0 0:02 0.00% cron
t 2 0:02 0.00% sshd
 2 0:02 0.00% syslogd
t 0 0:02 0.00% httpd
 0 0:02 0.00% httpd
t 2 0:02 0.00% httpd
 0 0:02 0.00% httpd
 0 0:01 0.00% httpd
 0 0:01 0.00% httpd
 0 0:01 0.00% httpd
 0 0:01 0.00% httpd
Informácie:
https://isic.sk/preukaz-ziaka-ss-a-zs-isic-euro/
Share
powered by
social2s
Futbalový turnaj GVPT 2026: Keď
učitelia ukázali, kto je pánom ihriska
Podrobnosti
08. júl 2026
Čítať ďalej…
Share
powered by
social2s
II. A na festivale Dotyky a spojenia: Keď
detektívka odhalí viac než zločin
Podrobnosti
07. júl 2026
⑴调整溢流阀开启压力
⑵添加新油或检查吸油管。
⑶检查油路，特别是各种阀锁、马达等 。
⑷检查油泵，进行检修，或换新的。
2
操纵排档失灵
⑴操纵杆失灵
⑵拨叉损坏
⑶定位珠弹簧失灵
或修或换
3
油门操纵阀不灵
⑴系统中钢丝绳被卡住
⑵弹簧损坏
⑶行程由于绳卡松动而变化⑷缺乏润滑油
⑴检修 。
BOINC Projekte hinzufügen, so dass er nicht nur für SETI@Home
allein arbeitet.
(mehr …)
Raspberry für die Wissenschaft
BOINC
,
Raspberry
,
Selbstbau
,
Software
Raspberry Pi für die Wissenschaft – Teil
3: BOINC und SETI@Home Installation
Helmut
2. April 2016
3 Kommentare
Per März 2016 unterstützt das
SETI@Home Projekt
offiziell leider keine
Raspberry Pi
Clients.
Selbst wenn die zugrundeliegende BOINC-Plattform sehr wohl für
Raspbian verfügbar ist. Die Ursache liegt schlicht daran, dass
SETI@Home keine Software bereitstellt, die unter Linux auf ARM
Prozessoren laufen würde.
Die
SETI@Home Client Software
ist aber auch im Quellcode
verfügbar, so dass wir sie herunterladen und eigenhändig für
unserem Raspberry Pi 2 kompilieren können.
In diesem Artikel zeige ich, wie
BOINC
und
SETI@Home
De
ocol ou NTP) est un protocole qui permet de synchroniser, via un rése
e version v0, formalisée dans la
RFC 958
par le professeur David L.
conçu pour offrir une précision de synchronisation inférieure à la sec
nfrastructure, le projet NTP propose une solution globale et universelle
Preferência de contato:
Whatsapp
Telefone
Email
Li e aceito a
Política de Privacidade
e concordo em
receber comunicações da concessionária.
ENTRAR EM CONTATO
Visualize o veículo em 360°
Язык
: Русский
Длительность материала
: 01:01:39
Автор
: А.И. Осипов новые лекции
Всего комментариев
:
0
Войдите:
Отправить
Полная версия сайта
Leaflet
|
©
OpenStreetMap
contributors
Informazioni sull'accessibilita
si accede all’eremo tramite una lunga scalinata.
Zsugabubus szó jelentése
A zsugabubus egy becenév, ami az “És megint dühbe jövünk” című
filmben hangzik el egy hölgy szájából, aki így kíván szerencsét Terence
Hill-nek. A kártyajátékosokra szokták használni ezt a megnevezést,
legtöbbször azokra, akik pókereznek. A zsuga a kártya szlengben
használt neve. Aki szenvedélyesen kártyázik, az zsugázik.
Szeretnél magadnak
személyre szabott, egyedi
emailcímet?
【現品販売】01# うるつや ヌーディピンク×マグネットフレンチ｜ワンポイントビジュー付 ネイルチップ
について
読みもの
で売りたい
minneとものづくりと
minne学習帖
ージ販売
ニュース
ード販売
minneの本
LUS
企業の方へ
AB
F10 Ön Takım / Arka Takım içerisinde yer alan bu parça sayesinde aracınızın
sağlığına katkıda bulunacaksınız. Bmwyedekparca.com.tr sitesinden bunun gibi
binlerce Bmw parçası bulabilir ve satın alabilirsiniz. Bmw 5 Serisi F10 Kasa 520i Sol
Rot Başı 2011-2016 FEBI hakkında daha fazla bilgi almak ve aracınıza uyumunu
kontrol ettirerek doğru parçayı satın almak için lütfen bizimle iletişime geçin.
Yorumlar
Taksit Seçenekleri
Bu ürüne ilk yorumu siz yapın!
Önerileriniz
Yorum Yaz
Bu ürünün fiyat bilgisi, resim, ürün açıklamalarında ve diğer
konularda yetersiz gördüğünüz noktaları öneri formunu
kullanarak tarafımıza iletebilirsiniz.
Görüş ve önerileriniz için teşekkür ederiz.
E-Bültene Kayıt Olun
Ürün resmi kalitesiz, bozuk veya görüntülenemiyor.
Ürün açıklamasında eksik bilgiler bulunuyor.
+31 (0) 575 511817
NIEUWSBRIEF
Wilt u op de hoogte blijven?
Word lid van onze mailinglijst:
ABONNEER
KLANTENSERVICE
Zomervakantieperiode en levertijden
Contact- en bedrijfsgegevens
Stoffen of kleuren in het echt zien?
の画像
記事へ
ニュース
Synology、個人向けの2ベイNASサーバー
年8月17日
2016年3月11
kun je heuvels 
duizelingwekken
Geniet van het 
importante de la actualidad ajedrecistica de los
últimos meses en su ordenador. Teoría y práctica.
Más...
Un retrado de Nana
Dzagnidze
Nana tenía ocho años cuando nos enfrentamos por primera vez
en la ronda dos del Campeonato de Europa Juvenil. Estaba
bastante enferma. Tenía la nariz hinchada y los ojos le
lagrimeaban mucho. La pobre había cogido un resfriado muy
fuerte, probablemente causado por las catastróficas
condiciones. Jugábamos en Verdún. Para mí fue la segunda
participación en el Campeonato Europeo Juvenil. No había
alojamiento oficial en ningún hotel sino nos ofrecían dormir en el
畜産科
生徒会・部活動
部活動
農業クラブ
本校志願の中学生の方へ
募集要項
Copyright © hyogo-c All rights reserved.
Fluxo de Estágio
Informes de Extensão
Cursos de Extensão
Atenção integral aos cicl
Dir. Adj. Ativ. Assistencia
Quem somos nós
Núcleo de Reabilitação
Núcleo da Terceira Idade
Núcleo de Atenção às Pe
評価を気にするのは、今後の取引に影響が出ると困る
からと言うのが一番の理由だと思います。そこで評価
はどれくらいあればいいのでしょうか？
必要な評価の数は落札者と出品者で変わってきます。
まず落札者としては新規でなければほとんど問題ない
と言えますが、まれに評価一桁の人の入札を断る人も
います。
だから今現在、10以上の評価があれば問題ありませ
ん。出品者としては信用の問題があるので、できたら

━━━━

Task directions: Check each line of the data above for the string "Nana" and report only how many lines have it.

Task output: 2